A gust of wind changed that and gravity rapidly brought on terminal velocity, which thumped the model hard into the crop and cartwheeled previously attached parts to all corners of the field. This crashing been happening rather a lot lately, but in this case it wasn’t my fault.

Not that I was much cheered by such thoughts, as I trudged through waist height wheat heading for the scene of the accident. After some searching I found that the model mostly undamaged due entirely to the springy, vigorous crop cushioning the impact. Honestly we’re taking a vertical dive at high speed followed by significant deceleration trauma, and most of the bits were still the same shape.

They should make airbags out of this stuff. Anyway things were not so good up the front with the small, yet eye wateringly expensive, motor controller on fire and – until I took swift action – in danger of setting alight thirty acres of uncut crop.
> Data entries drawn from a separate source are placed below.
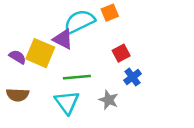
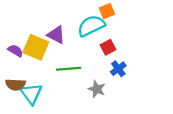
orange square: (110, 13) -> (107, 11), moved
cyan semicircle: (79, 21) -> (91, 26), moved
cyan triangle: (67, 102) -> (31, 94), moved

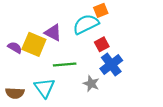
blue cross: (118, 69) -> (111, 64), size x1.5
brown semicircle: (15, 85) -> (15, 93), moved
cyan triangle: (31, 94) -> (45, 88), moved

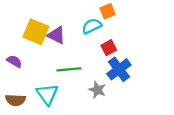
cyan semicircle: (86, 24) -> (92, 26), size x0.7
yellow square: (34, 44) -> (36, 32), moved
purple semicircle: (15, 48) -> (14, 61), moved

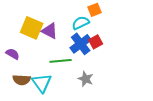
blue cross: (119, 69) -> (81, 44), moved
brown semicircle: (15, 100) -> (22, 80), moved

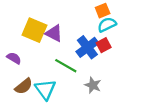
cyan semicircle: (81, 23) -> (107, 25), moved
green line: (61, 61) -> (66, 66), turned 35
brown semicircle: (22, 80) -> (24, 86), turned -42

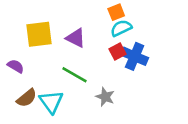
yellow square: (34, 30) -> (39, 34), turned -30
purple triangle: (54, 33) -> (76, 38), moved
blue cross: (87, 47) -> (135, 56), moved, turned -30

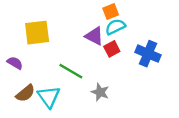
purple triangle: (76, 38) -> (94, 36), moved
blue cross: (135, 56) -> (148, 54), moved

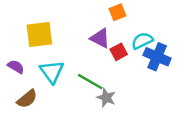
cyan semicircle: (115, 27) -> (142, 41), moved
green line: (71, 71) -> (90, 82), moved
cyan triangle: (49, 97) -> (52, 72), moved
The smell was terrible, and that was just from my shorts after they’d be on the arse end of a thought process that ran something like “How the fuck am I going to explain setting fire to a field?”

Anyway it’s easily fixed. When I get time. Which I have none of, and even should some magically be presented, it’ll be eaten up by pond dredging*, removing broken forks, hammering the transmission straight on the cross bike, peeking inside the budget spreadsheet and fixing myself. With a large G&T.

It’s nice to know my “skills crossover ” from MTB to models is so seamless. Crap building? Check. Excuses? Lots. Rubbish ability? Oh yes. Crashing? Big sodding tick.

That’s a comfort of sorts.

* This weekend I’ve been up to my armpits in smelly, rank and sticky mud. I’ve had terrible flashbacks to riding in the Chilterns.